* **TASK DETAILS**
From the entries that follow, copy every line with the word "personnel".
◇ ◇ ◇ ◇ ◇
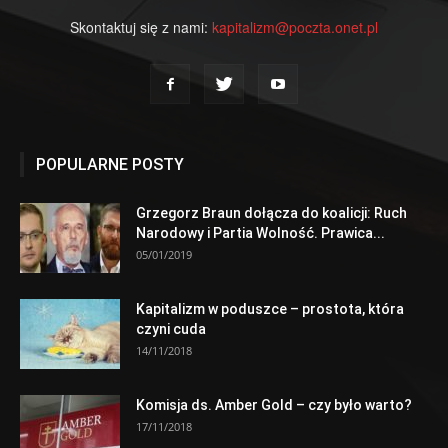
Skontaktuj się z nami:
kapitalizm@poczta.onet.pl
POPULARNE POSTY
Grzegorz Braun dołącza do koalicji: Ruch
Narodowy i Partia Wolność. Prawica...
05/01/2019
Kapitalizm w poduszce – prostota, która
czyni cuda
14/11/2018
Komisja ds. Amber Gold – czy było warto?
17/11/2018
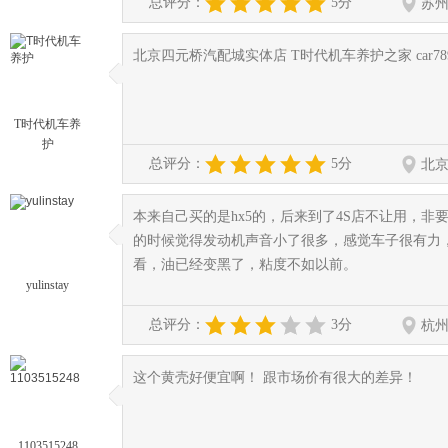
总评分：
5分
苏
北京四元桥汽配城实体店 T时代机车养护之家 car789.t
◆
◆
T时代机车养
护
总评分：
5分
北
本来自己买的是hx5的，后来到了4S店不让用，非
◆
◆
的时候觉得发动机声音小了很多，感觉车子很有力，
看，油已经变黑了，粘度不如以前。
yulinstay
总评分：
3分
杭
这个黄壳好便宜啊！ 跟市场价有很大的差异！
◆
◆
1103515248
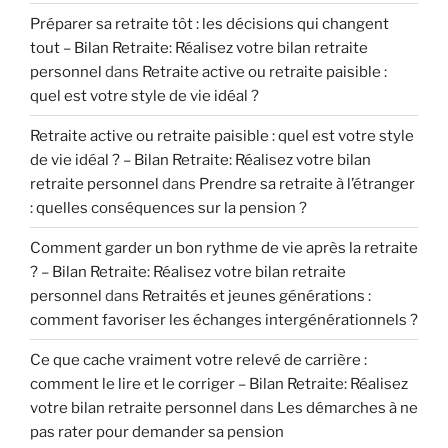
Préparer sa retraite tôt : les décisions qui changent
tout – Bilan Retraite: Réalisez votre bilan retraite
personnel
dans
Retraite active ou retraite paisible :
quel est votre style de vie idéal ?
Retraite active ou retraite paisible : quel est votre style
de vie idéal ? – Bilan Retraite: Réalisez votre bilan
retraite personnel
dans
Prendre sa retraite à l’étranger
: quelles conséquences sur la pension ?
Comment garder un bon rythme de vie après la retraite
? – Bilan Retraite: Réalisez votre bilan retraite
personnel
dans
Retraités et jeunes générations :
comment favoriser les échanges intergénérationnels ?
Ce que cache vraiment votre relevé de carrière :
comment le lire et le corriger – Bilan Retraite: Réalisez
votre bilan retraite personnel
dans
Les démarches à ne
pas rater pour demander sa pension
◇ ◇ ◇ ◇ ◇
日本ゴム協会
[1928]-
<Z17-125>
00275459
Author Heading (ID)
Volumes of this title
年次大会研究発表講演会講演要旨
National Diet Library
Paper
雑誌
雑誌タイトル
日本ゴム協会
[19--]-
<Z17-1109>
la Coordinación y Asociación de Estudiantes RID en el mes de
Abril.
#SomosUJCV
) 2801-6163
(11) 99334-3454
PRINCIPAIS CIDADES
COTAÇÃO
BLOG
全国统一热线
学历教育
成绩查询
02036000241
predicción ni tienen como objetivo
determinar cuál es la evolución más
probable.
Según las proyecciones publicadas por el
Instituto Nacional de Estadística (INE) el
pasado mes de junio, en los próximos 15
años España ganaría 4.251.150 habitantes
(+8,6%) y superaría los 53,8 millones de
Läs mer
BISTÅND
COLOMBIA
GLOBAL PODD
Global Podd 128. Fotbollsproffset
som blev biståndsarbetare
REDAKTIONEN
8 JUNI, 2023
◇ ◇ ◇ ◇ ◇
* **WRITTEN RESPONSE**
personnel
retraite personnel
personnel
votre bilan retraite personnel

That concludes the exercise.